A Poor Way to Pay for Medicaid
Why New York Should Eliminate Local Funding for Medicaid
The recent recession and its fiscal impacts have focused attention on the need to reform New York State’s Medicaid program and rein in costs. The fiscal year 2012 budget made considerable progress in curbing spending growth, primarily through rate reductions, shifting more enrollees into managed care, and placing a cap on spending for core items in the program. These measures – and the ongoing work of the Medicaid Redesign Team – should pave the way to a more sustainable program. While Medicaid reform efforts are underway, the state should take steps to fix a long‐standing problem with how it pays for the program: its unusual requirement for substantial local government financing.
In state fiscal year 2012, New York’s counties will pay more than $7.1 billion for Medicaid, or about 13 percent of total expenditures which are projected to be $53 billion. This report focuses on state fiscal year 2008 because federal stimulus funding reduced the counties’ liabilities in subsequent years and because that is the most recent year in which the state published county‐by‐county local Medicaid costs. In fiscal year 2008, New York’s counties paid $6.5 billion for Medicaid, or about 16 percent of total expenditures.
Localities are required to pay for 25 percent of the cost of acute care services and 9 percent of the cost of long‐term care services provided within their borders. Counties are exempt from paying any portion of costs for some other services, such as mental health care, and a statutory cap enacted in 2005 limits growth in the local share to 3 percent per year.
The financial burden this requirement places on counties is highly unusual. Many states do not require any local contribution, and among those that do none come close to what is required in New York. The policy is problematic for two reasons: It places an inequitable burden on taxpayers in less affluent communities, and it reduces the pressure to contain costs.
The local share policy inequitably distributes the burden of Medicaid financing among counties and taxpayers. Because Medicaid provides health care services primarily to the poor, low‐income counties pay a disproportionately large portion of Medicaid costs relative to their population size and wealth. Likewise, individual taxpayers in low‐income counties pay higher amounts toward Medicaid costs compared to taxpayers with similar incomes and home values in more affluent counties. The 2005 cap on local share growth mitigates financial risks for local governments but leaves a heavy and unfair burden in place. Although local officials viewed the growth cap as a significant improvement at the time
it was adopted, the passage of a 2 percent property tax growth cap in June 2011 presents significant new budgetary challenges for them. County governments are now responsible for 3 percent annual
growth in a program that demands a significant portion of their property taxes while those revenues are allowed to grow only 2 percent.

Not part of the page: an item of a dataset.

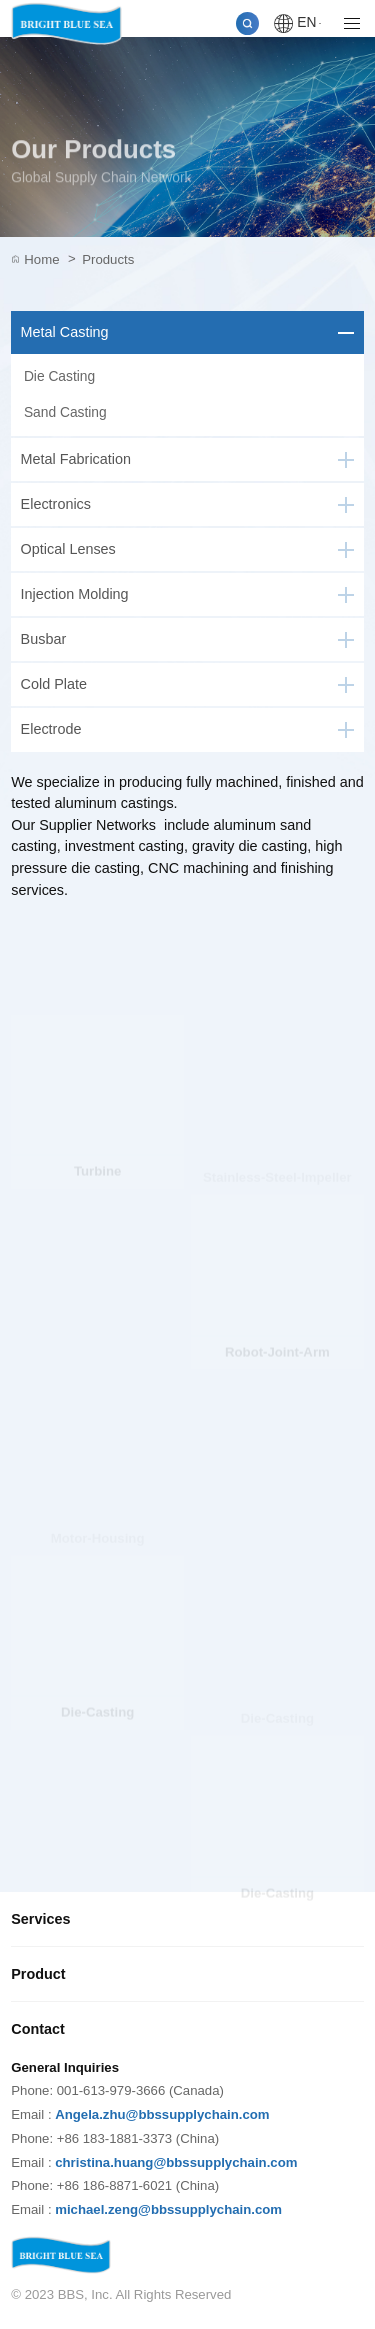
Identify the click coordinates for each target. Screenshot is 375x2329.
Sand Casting (65, 412)
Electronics (56, 504)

The local share policy also mutes incentives for cost containment. Under current policy the State sets rates and determines the scope of services for the program, passing part of those costs along to the counties. However, the counties determine the level of benefits for key long‐term care services for which the State and federal governments pay 90 percent of costs. To improve the incentives for cost containment the State will assume all administrative responsibility for Medicaid by 2016. The final logical step toward aligning the decision‐making responsibility for Medicaid with the obligation to pay for it is the elimination of the local funding requirement. Full state financing is the best way to achieve continued cost control in a program fully controlled by the State. It would also better comport with the new fiscal realities for counties under the property tax cap.